> _PROBLEM DESCRIPTION_
Copy out the lines of the material that include the string "cell".

> _EXTRACTED DATA_
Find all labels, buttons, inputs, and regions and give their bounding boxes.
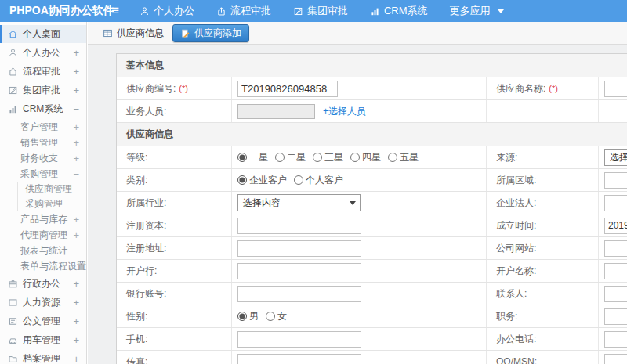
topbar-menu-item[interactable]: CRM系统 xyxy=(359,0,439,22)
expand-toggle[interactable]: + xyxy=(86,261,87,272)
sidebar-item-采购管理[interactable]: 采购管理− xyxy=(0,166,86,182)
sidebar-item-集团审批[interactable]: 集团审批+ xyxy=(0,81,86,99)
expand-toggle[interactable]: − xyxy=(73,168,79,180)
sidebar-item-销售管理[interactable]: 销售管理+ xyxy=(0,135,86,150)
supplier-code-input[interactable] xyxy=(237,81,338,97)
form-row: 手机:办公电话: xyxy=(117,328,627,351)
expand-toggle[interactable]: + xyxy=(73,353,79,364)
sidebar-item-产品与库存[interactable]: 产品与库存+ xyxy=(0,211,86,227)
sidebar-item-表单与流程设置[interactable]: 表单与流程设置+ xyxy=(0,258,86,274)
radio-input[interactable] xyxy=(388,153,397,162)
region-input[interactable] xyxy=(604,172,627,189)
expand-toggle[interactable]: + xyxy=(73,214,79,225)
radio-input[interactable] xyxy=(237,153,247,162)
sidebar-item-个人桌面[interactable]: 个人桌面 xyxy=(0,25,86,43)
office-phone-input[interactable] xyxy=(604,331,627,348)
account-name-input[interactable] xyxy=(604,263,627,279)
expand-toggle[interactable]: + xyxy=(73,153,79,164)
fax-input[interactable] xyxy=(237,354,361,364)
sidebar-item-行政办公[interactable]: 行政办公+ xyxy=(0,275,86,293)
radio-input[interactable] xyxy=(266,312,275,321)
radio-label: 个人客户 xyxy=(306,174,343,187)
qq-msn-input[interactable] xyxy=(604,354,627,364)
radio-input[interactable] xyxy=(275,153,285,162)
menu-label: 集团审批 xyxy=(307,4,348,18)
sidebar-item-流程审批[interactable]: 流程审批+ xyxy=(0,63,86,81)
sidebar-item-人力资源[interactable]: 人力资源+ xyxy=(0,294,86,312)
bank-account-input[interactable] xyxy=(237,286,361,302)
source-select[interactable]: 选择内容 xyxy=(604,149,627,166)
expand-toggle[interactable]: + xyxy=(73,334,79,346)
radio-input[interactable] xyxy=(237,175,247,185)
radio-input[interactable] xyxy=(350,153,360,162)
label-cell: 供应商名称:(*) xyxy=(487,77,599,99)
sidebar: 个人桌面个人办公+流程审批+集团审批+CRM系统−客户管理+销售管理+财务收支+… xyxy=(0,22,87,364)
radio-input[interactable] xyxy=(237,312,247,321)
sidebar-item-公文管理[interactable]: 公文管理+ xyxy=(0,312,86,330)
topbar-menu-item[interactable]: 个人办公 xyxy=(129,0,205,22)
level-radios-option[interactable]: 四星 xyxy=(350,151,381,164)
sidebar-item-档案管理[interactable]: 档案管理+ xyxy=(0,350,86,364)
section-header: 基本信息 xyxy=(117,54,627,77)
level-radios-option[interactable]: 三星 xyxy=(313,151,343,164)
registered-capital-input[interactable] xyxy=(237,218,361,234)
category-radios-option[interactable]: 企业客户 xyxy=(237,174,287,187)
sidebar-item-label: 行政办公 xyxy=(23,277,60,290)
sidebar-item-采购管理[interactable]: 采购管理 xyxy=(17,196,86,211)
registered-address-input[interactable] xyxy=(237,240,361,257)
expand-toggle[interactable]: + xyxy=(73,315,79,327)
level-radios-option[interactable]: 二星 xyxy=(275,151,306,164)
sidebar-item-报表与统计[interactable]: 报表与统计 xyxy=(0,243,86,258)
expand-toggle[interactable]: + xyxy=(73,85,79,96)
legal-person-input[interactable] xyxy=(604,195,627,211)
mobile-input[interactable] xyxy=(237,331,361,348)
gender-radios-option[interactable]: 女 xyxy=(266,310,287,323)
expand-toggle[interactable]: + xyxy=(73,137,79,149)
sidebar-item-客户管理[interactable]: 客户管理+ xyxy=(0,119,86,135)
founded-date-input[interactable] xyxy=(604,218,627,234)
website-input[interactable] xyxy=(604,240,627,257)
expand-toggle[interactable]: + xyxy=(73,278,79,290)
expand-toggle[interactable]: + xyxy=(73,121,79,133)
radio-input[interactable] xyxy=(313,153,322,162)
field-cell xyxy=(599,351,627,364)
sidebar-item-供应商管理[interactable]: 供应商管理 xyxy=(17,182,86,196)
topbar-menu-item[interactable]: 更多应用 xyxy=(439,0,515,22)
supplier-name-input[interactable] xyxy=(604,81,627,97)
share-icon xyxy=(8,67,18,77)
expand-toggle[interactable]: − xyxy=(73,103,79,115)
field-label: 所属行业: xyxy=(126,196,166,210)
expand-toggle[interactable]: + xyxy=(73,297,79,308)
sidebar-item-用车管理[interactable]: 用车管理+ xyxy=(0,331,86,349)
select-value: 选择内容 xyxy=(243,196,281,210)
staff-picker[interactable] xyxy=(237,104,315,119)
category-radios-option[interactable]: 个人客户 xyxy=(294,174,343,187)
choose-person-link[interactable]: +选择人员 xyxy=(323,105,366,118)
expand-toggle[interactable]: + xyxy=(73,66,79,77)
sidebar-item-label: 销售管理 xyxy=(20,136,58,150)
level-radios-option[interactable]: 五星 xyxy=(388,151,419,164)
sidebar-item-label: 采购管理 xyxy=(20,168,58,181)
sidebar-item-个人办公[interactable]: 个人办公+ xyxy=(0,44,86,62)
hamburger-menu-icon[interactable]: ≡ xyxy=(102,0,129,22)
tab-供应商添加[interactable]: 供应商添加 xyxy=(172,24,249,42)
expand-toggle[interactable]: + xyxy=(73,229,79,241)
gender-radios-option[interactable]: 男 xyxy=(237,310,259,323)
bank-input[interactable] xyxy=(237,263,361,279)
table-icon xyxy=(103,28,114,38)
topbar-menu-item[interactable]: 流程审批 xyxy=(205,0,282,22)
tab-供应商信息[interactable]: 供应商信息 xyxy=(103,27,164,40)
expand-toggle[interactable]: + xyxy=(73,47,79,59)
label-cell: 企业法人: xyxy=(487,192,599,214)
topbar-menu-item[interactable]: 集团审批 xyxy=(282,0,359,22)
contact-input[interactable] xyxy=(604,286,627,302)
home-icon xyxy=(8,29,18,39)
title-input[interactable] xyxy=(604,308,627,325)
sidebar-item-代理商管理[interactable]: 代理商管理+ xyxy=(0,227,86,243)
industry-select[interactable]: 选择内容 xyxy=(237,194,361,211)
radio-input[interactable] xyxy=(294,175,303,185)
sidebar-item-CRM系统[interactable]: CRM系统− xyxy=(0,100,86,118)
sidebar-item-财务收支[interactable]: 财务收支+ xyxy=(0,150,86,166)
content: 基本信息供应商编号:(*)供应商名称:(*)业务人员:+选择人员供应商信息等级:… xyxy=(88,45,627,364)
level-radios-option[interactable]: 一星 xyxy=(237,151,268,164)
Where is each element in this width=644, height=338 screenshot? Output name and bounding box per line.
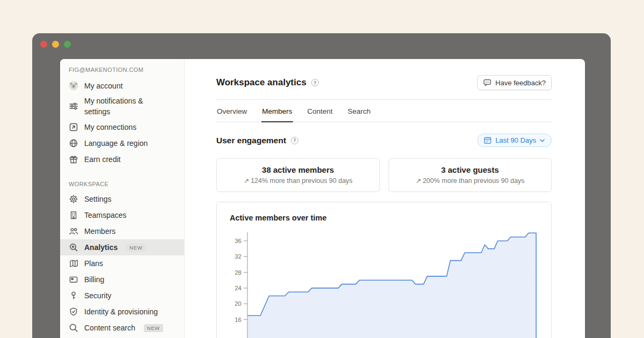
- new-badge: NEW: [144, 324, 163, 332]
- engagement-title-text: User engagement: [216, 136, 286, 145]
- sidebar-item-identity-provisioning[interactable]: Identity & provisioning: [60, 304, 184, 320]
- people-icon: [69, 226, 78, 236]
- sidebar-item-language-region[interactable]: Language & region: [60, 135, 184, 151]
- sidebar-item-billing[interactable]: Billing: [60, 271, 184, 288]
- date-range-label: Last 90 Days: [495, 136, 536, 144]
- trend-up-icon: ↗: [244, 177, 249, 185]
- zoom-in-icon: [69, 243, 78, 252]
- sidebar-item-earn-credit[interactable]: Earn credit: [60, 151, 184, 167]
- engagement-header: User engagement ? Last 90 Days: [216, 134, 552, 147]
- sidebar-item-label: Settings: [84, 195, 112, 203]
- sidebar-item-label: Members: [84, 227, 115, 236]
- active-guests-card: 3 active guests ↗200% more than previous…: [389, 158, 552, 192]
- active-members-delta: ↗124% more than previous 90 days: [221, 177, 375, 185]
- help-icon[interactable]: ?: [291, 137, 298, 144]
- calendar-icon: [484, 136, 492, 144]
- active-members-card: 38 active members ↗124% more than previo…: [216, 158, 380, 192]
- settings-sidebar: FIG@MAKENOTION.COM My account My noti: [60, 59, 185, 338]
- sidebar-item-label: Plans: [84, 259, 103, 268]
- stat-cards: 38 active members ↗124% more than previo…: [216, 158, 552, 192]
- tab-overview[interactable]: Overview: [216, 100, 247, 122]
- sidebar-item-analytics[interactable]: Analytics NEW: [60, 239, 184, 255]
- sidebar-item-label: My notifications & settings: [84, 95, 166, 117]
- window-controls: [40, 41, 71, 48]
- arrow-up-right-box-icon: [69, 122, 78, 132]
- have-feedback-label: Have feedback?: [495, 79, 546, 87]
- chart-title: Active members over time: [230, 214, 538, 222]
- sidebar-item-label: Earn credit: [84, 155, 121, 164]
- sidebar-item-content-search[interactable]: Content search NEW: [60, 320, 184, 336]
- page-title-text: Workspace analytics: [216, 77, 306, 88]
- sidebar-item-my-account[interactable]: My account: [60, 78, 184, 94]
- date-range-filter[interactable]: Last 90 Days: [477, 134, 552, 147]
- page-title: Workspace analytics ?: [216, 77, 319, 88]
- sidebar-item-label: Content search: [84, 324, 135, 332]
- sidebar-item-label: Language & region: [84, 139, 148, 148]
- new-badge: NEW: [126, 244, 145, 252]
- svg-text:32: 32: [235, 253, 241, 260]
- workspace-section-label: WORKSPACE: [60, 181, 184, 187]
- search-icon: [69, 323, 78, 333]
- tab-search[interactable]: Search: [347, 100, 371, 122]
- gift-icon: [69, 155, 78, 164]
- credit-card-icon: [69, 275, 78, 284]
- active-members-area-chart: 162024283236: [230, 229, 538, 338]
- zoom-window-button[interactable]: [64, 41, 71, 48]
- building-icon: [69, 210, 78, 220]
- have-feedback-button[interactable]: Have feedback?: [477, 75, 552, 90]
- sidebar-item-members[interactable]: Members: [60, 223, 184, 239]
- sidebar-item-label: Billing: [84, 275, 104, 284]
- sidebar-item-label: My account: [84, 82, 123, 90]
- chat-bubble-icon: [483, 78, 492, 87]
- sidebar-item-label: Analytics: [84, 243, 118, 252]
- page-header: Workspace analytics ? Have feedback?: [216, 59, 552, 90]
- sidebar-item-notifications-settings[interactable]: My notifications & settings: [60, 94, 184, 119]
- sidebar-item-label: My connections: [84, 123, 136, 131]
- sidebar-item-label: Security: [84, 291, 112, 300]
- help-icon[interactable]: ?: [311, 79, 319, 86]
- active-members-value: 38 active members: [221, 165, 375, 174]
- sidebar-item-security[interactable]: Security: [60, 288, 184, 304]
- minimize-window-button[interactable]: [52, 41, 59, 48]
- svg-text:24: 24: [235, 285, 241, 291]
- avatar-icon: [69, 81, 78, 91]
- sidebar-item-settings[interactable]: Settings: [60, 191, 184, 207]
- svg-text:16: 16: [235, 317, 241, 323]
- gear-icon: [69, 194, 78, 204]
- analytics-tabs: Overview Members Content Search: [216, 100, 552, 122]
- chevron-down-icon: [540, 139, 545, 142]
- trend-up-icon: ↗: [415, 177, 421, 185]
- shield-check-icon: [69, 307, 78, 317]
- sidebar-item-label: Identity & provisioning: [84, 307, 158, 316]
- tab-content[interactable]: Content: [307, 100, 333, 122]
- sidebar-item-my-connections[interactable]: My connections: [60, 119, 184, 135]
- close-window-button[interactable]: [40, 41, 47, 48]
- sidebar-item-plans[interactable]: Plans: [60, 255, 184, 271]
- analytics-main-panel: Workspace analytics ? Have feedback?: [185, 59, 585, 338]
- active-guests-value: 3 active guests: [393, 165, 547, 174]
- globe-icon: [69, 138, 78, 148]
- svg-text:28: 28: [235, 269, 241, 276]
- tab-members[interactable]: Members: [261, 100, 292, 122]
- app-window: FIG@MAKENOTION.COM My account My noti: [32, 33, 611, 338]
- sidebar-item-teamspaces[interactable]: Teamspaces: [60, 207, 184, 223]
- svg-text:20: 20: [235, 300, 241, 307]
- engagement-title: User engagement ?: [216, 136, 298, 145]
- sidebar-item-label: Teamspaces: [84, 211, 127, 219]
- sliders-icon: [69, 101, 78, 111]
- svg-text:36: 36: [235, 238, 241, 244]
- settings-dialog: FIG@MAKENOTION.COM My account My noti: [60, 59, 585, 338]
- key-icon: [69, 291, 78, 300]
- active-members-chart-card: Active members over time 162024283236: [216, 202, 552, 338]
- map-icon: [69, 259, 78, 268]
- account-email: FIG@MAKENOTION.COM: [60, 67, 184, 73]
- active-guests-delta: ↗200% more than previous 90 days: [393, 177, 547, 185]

> _OUTPUT FOR THIS TASK_
label-cell: 供应商名称:(*) xyxy=(487,77,599,99)
field-cell xyxy=(599,351,627,364)
label-cell: 企业法人: xyxy=(487,192,599,214)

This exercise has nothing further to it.